- Episode no.: Season 23 Episode 10
- Directed by: Trey Parker
- Written by: Trey Parker
- Production code: 2310
- Original air date: December 11, 2019

Episode chronology
| ← Previous "Basic Cable" | Next → "The Pandemic Special" |
- South Park season 23

= Christmas Snow (South Park) =

"Christmas Snow" is the tenth and final episode of the twenty-third season of the American animated television series South Park. The 307th episode overall of the series, it premiered on Comedy Central in the United States on December 11, 2019. It was the final regular episode for over two years until "Pajama Day" on February 2, 2022.

==Plot==
Santa Claus warns people about driving drunk during Christmas, and encourages everyone to enjoy the holiday responsibly. His advice is promptly ignored as the residents of South Park dangerously drive around the city while impaired. The next day, they discover alcohol sales are banned until January 2, upsetting the townspeople since they must endure their families while sober. Without alcohol to drink, the streets are empty as the townsfolk intentinally only drive while intoxicated and Mayor McDaniels feels South Park has lost its Christmas spirit. She asks Randy Marsh (who has now grown a white beard) to resume selling marijuana to the citizens, despite the marijuana season being over. Randy and Towelie try to think of something new rather than repackaging old products. The falling snow inspires Randy to create "Christmas Snow": marijuana laced with a white substance. The people love it and resume driving under the influence.

The Mayor is shocked to find that Christmas Snow contains cocaine. Surprised, Randy quickly launches a protest and easily gets cocaine legalized in several states. Santa is upset that people continue to drive under the influence, now due to drugs, and marijuana sales are subsequently banned until after the holidays. Randy decides to sell pure "organic, local" cocaine, without the marijuana "impurities". It proves popular and people continue to drive impaired.

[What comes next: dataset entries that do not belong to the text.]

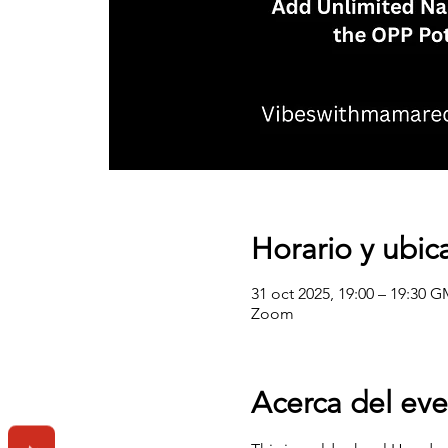
Horario y ubic
31 oct 2025, 19:00 – 19:30 G
Zoom
Acerca del ev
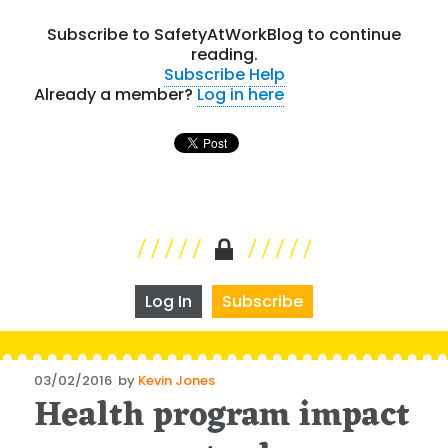
Subscribe to SafetyAtWorkBlog to continue
reading.
Subscribe
Help
Already a member?
Log in here
Log In
Subscribe
Posted
03/02/2016
by
Kevin Jones
Health program impact
on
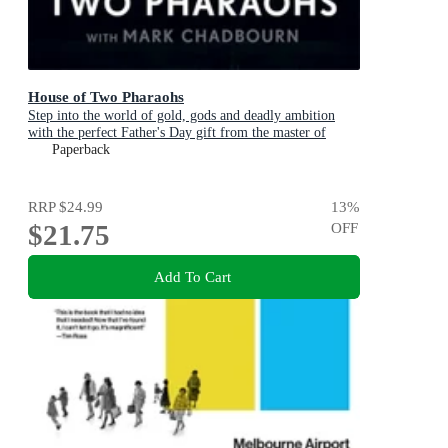
House of Two Pharaohs
Step into the world of gold, gods and deadly ambition
with the perfect Father's Day gift from the master of
adventure
Paperback
RRP
$24.99
13
%
$21.75
OFF
Add To Cart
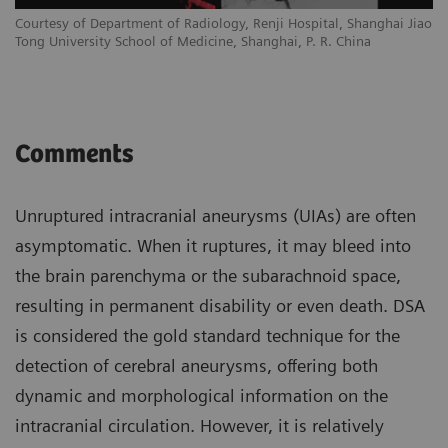
Courtesy of Department of Radiology, Renji Hospital, Shanghai Jiao
Tong University School of Medicine, Shanghai, P. R. China
Comments
Unruptured intracranial aneurysms (UIAs) are often
asymptomatic. When it ruptures, it may bleed into
the brain parenchyma or the subarachnoid space,
resulting in permanent disability or even death. DSA
is considered the gold standard technique for the
detection of cerebral aneurysms, offering both
dynamic and morphological information on the
intracranial circulation. However, it is relatively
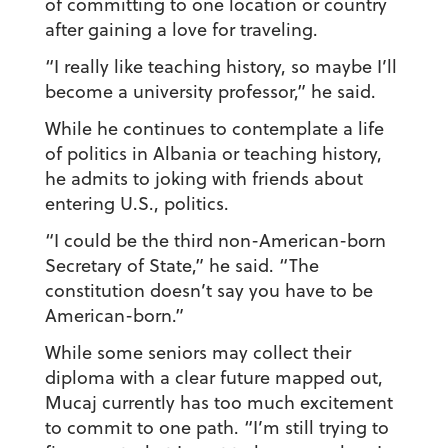
of committing to one location or country
after gaining a love for traveling.
“I really like teaching history, so maybe I’ll
become a university professor,” he said.
While he continues to contemplate a life
of politics in Albania or teaching history,
he admits to joking with friends about
entering U.S., politics.
“I could be the third non-American-born
Secretary of State,” he said. “The
constitution doesn’t say you have to be
American-born.”
While some seniors may collect their
diploma with a clear future mapped out,
Mucaj currently has too much excitement
to commit to one path. “I’m still trying to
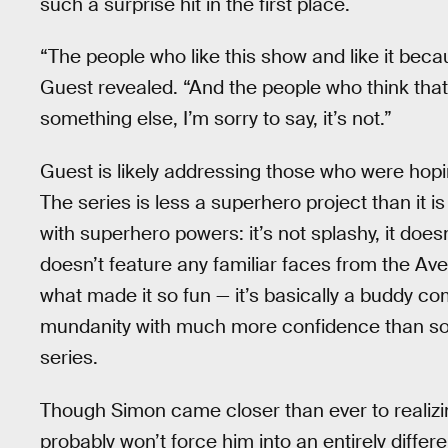
such a surprise hit in the first place.
“The people who like this show and like it becau
Guest revealed. “And the people who think that 
something else, I’m sorry to say, it’s not.”
Guest is likely addressing those who were hop
The series is less a superhero project than it i
with superhero powers: it’s not splashy, it doesn
doesn’t feature any familiar faces from the Aven
what made it so fun — it’s basically a buddy co
mundanity with much more confidence than so
series.
Though Simon came closer than ever to realiz
probably won’t force him into an entirely differen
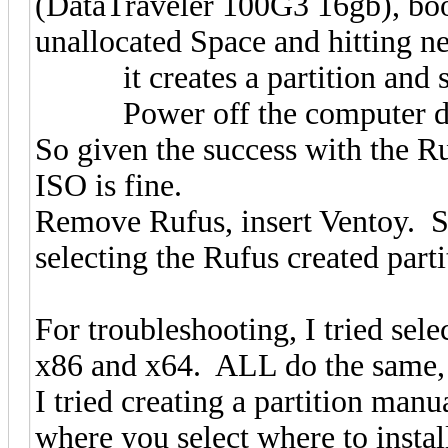
(DataTraveler 100G3 16gb), boot
unallocated Space and hitting ne
it creates a partition and star
Power off the computer durin
So given the success with the R
ISO is fine.
Remove Rufus, insert Ventoy. 
selecting the Rufus created part
For troubleshooting, I tried se
x86 and x64. ALL do the same, 
I tried creating a partition manu
where you select where to install,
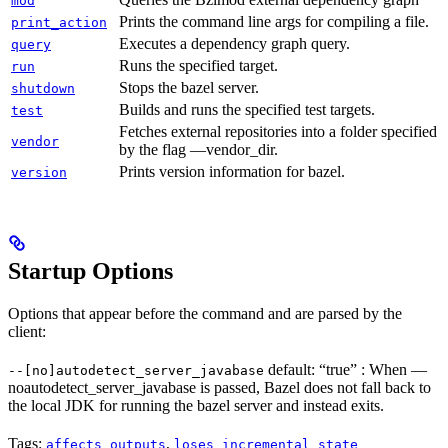
mod
Prints the command line args for compiling a file.
print_action
Executes a dependency graph query.
query
Runs the specified target.
run
Stops the bazel server.
shutdown
Builds and runs the specified test targets.
test
Fetches external repositories into a folder specified
vendor
by the flag —vendor_dir.
Prints version information for bazel.
version
Startup Options
Options that appear before the command and are parsed by the
client:
default: “true” : When —
--[no]autodetect_server_javabase
noautodetect_server_javabase is passed, Bazel does not fall back to
the local JDK for running the bazel server and instead exits.
Tags:
,
affects_outputs
loses_incremental_state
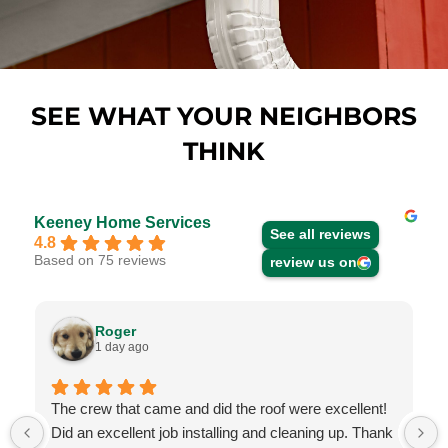
SEE WHAT YOUR NEIGHBORS
THINK
Keeney Home Services
See all reviews
4.8
Based on 75 reviews
review us on
Roger
1 day ago
The crew that came and did the roof were excellent!
Did an excellent job installing and cleaning up. Thank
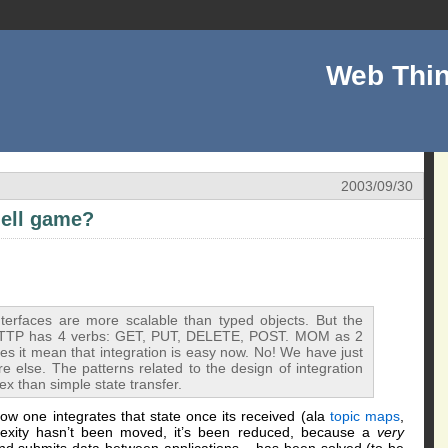
Web Thin
2003/09/30
hell game?
interfaces are more scalable than typed objects. But the
h. HTTP has 4 verbs: GET, PUT, DELETE, POST. MOM as 2
 it mean that integration is easy now. No! We have just
else. The patterns related to the design of integration
x than simple state transfer.
 how one integrates that state once its received (ala
topic maps
,
lexity hasn’t been moved, it’s been reduced, because a
very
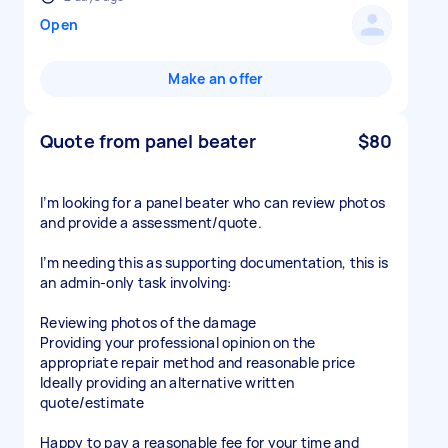
Open
Make an offer
Quote from panel beater
$80
I’m looking for a panel beater who can review photos
and provide a assessment/quote.
I’m needing this as supporting documentation, this is
an admin-only task involving:
Reviewing photos of the damage
Providing your professional opinion on the
appropriate repair method and reasonable price
Ideally providing an alternative written
quote/estimate
Happy to pay a reasonable fee for your time and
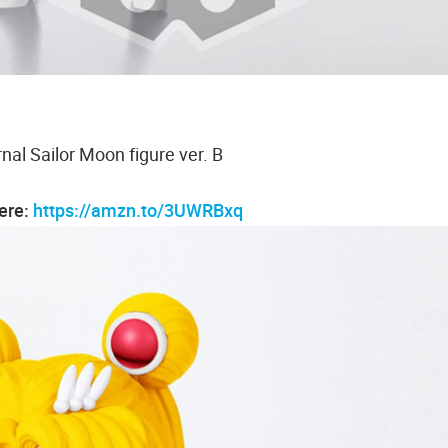
nal Sailor Moon figure ver. B
here:
https://amzn.to/3UWRBxq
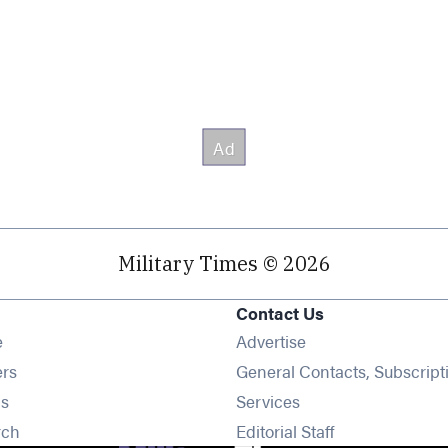
Military Times © 2026
Contact Us
Opens in new window
e
Advertise
Opens in new window
ers
General Contacts, Subscript
Opens in new window
s
Services
Opens in new window
rch
Editorial Staff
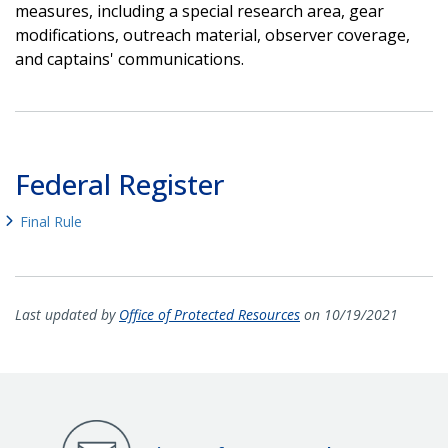
measures, including a special research area, gear
modifications, outreach material, observer coverage,
and captains' communications.
Federal Register
Final Rule
Last updated by
Office of Protected Resources
on 10/19/2021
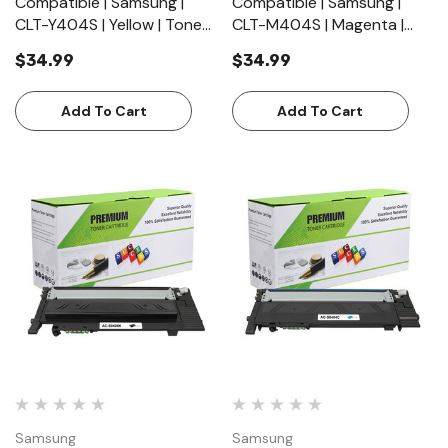
Compatible | Samsung |
Compatible | Samsung |
CLT-Y404S | Yellow | Toner
CLT-M404S | Magenta |
Cartridge | Standard Yield
Toner Cartridge | Standard
$34.99
$34.99
(1000 Pages)
Yield (1000 Pages)
Add To Cart
Add To Cart
Samsung
Samsung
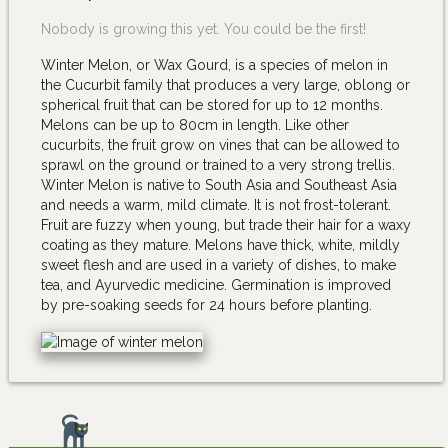
Nobody is growing this yet. You could be the first!
Winter Melon, or Wax Gourd, is a species of melon in
the Cucurbit family that produces a very large, oblong or
spherical fruit that can be stored for up to 12 months.
Melons can be up to 80cm in length. Like other
cucurbits, the fruit grow on vines that can be allowed to
sprawl on the ground or trained to a very strong trellis.
Winter Melon is native to South Asia and Southeast Asia
and needs a warm, mild climate. It is not frost-tolerant.
Fruit are fuzzy when young, but trade their hair for a waxy
coating as they mature. Melons have thick, white, mildly
sweet flesh and are used in a variety of dishes, to make
tea, and Ayurvedic medicine. Germination is improved
by pre-soaking seeds for 24 hours before planting.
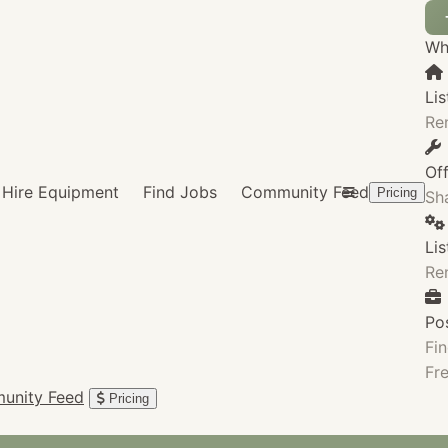
Wha
Lis
Re
Of
Hire Equipment
Find Jobs
Community Feed
Pricing
Sha
Li
Re
Po
Fin
Fre
unity Feed
Pricing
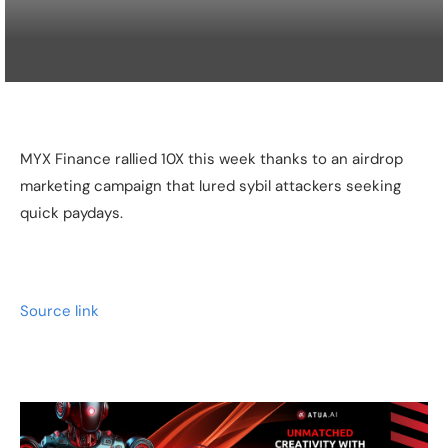
MYX Finance rallied 10X this week thanks to an airdrop
marketing campaign that lured sybil attackers seeking
quick paydays.
Source link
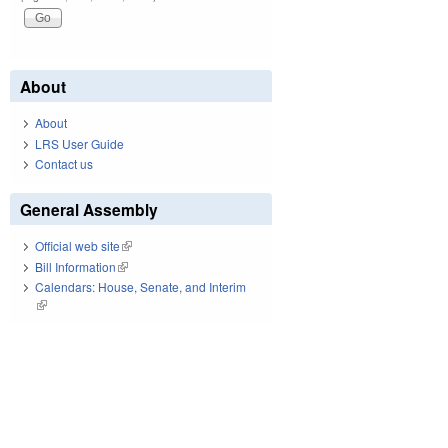
About
About
LRS User Guide
Contact us
General Assembly
Official web site
(link is external)
Bill Information
(link is external)
Calendars: House, Senate, and Interim
(link is external)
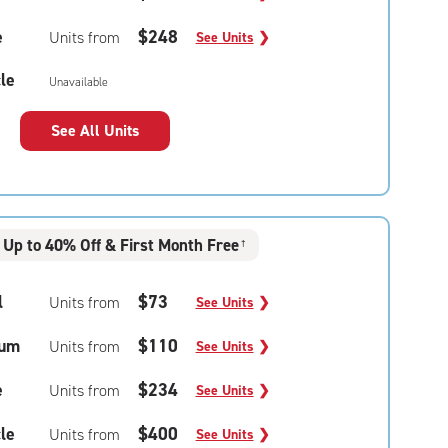
e
$248
Units from
See Units
❯
le
Unavailable
See All Units
Up to 40% Off & First Month Free
†
l
$73
Units from
See Units
❯
um
$110
Units from
See Units
❯
e
$234
Units from
See Units
❯
le
$400
Units from
See Units
❯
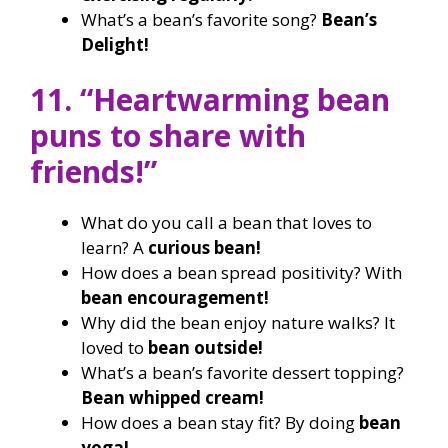
What’s a bean’s favorite song?
Bean’s
Delight!
11. “Heartwarming bean
puns to share with
friends!”
What do you call a bean that loves to
learn? A
curious bean!
How does a bean spread positivity? With
bean encouragement!
Why did the bean enjoy nature walks? It
loved to
bean outside!
What’s a bean’s favorite dessert topping?
Bean whipped cream!
How does a bean stay fit? By doing
bean
yoga!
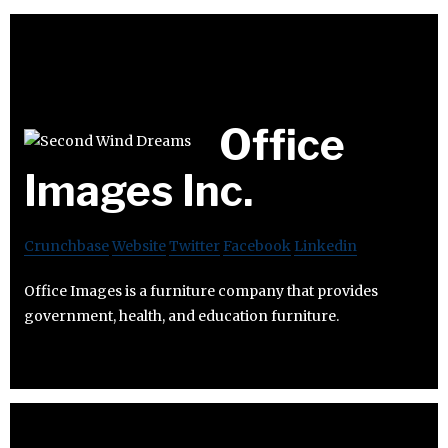
Office
Images Inc.
Crunchbase
Website
Twitter
Facebook
Linkedin
Office Images is a furniture company that provides
government, health, and education furniture.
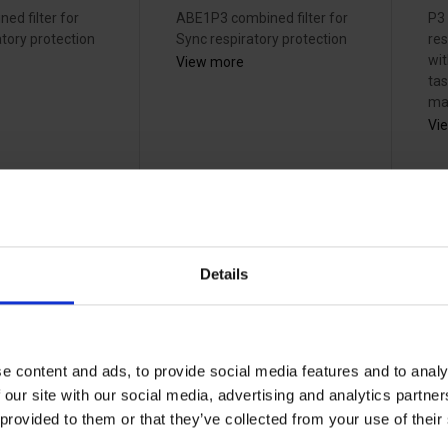
ed filter for
ABE1P3 combined filter for
P3 
tory protection
Sync respiratory protection
res
wit
View more
ta
mat
Vi
Details
pter
3M Adflo gas
3
AF2 for
filter A1B1E1 -
fi
lo M-
837242
8
38242000
38
e content and ads, to provide social media features and to analy
 our site with our social media, advertising and analytics partn
 provided to them or that they’ve collected from your use of the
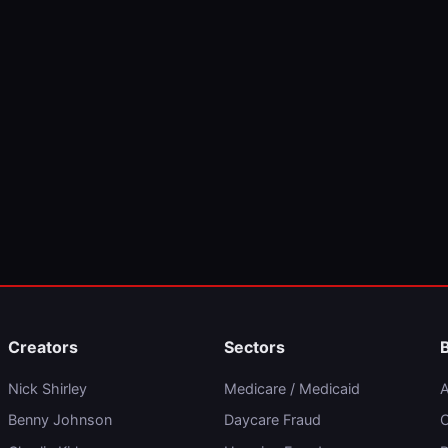
Creators
Sectors
Nick Shirley
Medicare / Medicaid
A
Benny Johnson
Daycare Fraud
C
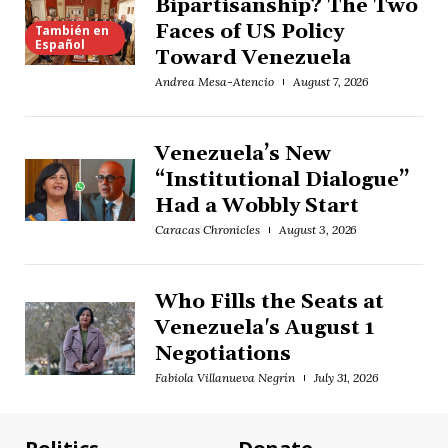
Bipartisanship? The Two
Faces of US Policy
También en
Español
Toward Venezuela
Andrea Mesa-Atencio
August 7, 2026
Venezuela’s New
“Institutional Dialogue”
Had a Wobbly Start
Caracas Chronicles
August 3, 2026
Who Fills the Seats at
Venezuela's August 1
Negotiations
Fabiola Villanueva Negrín
July 31, 2026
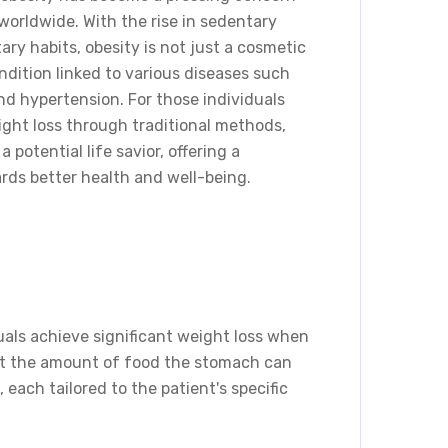
s worldwide. With the rise in sedentary
ary habits, obesity is not just a cosmetic
ndition linked to various diseases such
and hypertension. For those individuals
ght loss through traditional methods,
 potential life savior, offering a
rds better health and well-being.
duals achieve significant weight loss when
mit the amount of food the stomach can
 each tailored to the patient's specific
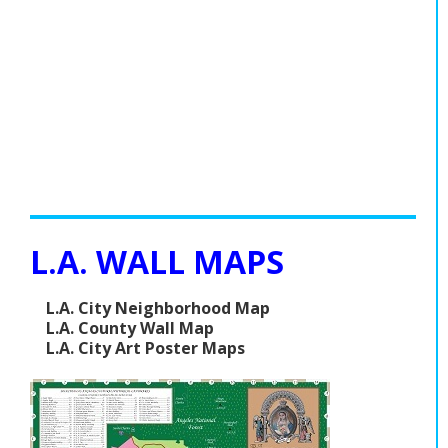
L.A. WALL MAPS
L.A. City Neighborhood Map
L.A. County Wall Map
L.A. City Art Poster Maps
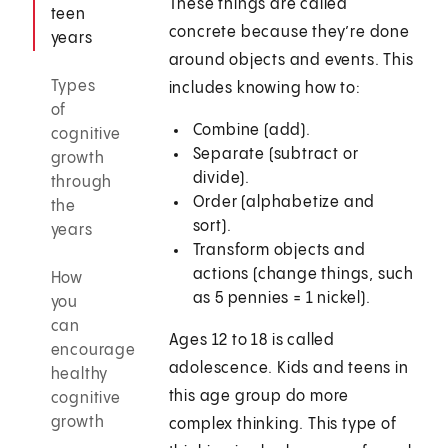
These things are called
teen
concrete because they’re done
years
around objects and events. This
Types
includes knowing how to:
of
Combine (add).
cognitive
Separate (subtract or
growth
divide).
through
Order (alphabetize and
the
sort).
years
Transform objects and
actions (change things, such
How
as 5 pennies = 1 nickel).
you
can
Ages 12 to 18 is called
encourage
adolescence. Kids and teens in
healthy
this age group do more
cognitive
growth
complex thinking. This type of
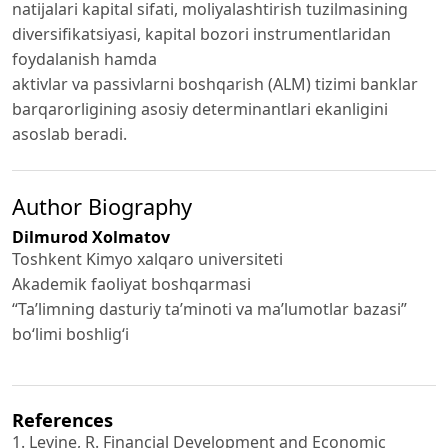
natijalari kapital sifati, moliyalashtirish tuzilmasining
diversifikatsiyasi, kapital bozori instrumentlaridan
foydalanish hamda
aktivlar va passivlarni boshqarish (ALM) tizimi banklar
barqarorligining asosiy determinantlari ekanligini
asoslab beradi.
Author Biography
Dilmurod Xolmatov
Toshkent Kimyo xalqaro universiteti
Akademik faoliyat boshqarmasi
“Ta’limning dasturiy ta’minoti va ma’lumotlar bazasi”
bo‘limi boshlig‘i
References
1. Levine, R. Financial Development and Economic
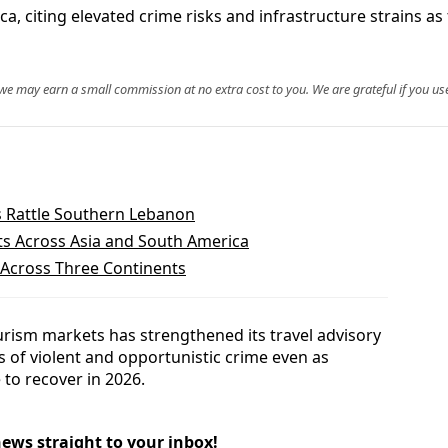
a, citing elevated crime risks and infrastructure strains as 
, we may earn a small commission at no extra cost to you. We are grateful if you use
s Rattle Southern Lebanon
hts Across Asia and South America
 Across Three Continents
urism markets has strengthened its travel advisory
ls of violent and opportunistic crime even as
 to recover in 2026.
news straight to your inbox!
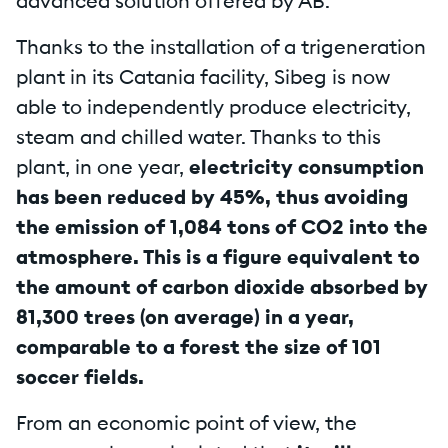
advanced solution offered by AB.
Thanks to the installation of a trigeneration
plant in its Catania facility, Sibeg is now
able to independently produce electricity,
steam and chilled water. Thanks to this
plant, in one year,
electricity consumption
has been reduced by 45%, thus avoiding
the emission of 1,084 tons of CO2 into the
atmosphere. This is a figure equivalent to
the amount of carbon dioxide absorbed by
81,300 trees (on average) in a year,
comparable to a forest the size of 101
soccer fields.
From an economic point of view, the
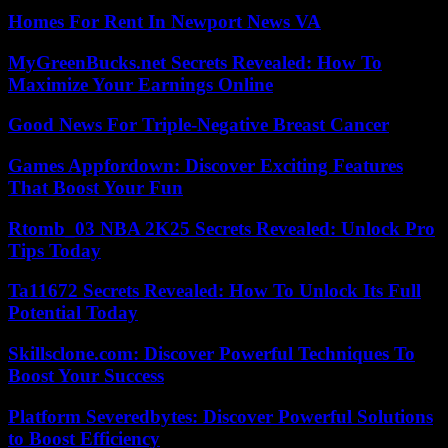
Homes For Rent In Newport News VA
MyGreenBucks.net Secrets Revealed: How To
Maximize Your Earnings Online
Good News For Triple-Negative Breast Cancer
Games Appfordown: Discover Exciting Features
That Boost Your Fun
Rtomb_03 NBA 2K25 Secrets Revealed: Unlock Pro
Tips Today
Ta11672 Secrets Revealed: How To Unlock Its Full
Potential Today
Skillsclone.com: Discover Powerful Techniques To
Boost Your Success
Platform Severedbytes: Discover Powerful Solutions
to Boost Efficiency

On Christmas Eve, Santa steals all the Christmas Snow from people's houses. People begin to panic as they wake up to discover their drugs are missing. Determined to save Christmas Snow, Randy chases Santa until he crashes his sleigh, and argues over the benefits of cocaine. Santa tries the drug and is impressed with the quality. Jesus arrives to settle the dispute, is convinced to try the cocaine, and is similarly won over. In order to return the Christmas Snow to South Park, Jesus levitates it into the air, causing it to snow cocaine over South Park. Everyone celebrates by consuming the drug and returning to driving under the influence.

==Reception==
Jesse Schedeen from IGN gave the episode a 7.5 of out 10, writing, "'Christmas Snow' isn't quite fresh or memorable enough to rival South Park's best holiday episodes, but it does serve as a fitting cap to Season 23. It also proves the series hasn't quite used up Tegridy Farms as a valid plot device, though it would do well to give that plot point a rest for a while."

Chris Longo of Den of Geek gave the episode 4 stars out of 5, stating that the episode "lives up to the presents of Christmas' past."

Stephanie Williams of The A.V. Club gave the episode a grade of "B-", saying that the episode presents a "mixture of specials previously made this season but with a dash of cocaine."

Dani Di Placido of Forbes thought that the Tegridy Farms joke "has grown as stale as a wilted marijuana plant." He also criticized the legalization of cocaine in the episode, saying, "It's a bit of a strange joke; what's so funny about legalizing drugs? This concept simply isn't countercultural anymore, not in the slightest."